- [TASK INSTRUCTIONS]:
Return nothing except the lines from the one that contains "différentes sources (telles que les" through the end of the material below, each exactly as given.

------------------------------------

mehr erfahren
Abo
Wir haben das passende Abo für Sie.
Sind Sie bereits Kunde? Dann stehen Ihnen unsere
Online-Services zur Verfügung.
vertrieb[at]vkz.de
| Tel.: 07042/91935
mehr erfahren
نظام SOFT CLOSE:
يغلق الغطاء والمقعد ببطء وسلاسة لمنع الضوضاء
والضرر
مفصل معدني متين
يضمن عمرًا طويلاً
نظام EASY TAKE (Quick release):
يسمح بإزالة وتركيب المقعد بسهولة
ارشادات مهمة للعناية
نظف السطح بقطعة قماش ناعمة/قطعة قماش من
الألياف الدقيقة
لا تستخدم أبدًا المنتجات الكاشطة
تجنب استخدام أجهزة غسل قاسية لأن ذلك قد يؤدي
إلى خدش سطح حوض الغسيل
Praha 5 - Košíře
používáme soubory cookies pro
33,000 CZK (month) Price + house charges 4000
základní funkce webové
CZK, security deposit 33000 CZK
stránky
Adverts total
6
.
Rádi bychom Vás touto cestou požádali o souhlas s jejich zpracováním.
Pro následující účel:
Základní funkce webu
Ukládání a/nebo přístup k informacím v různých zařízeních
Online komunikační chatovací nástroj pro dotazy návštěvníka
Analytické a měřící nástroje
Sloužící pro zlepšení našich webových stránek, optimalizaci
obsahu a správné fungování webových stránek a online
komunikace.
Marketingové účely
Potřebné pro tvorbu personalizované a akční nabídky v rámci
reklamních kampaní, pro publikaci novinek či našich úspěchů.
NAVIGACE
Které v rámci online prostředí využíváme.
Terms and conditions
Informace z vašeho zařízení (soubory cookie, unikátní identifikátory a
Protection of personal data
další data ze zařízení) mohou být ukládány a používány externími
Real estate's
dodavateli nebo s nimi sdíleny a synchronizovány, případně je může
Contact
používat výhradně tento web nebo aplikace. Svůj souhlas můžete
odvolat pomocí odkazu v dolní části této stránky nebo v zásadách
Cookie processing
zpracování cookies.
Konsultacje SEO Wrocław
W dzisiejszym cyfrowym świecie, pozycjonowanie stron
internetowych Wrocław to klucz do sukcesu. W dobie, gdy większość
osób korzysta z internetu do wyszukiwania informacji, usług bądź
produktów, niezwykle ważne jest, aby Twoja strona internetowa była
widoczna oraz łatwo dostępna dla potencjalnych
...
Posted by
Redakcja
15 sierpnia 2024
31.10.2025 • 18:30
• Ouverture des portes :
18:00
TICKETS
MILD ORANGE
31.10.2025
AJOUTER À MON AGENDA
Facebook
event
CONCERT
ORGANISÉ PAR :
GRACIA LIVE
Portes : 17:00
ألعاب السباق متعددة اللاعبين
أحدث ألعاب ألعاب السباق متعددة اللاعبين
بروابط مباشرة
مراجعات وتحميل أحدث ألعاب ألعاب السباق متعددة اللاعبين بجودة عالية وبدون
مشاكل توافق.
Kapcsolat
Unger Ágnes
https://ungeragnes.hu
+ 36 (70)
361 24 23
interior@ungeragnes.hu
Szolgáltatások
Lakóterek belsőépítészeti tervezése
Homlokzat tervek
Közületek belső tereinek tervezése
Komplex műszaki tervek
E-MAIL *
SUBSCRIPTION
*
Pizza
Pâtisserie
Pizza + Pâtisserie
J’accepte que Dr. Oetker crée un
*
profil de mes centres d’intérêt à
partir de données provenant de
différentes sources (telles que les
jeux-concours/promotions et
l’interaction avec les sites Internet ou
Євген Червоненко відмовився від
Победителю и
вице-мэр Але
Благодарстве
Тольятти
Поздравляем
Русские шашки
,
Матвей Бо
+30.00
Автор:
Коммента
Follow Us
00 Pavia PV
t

------------------------------------

- [YOUR SOLUTION]:
différentes sources (telles que les
jeux-concours/promotions et
l’interaction avec les sites Internet ou
Євген Червоненко відмовився від
Победителю и
вице-мэр Але
Благодарстве
Тольятти
Поздравляем
Русские шашки
,
Матвей Бо
+30.00
Автор:
Коммента
Follow Us
00 Pavia PV
t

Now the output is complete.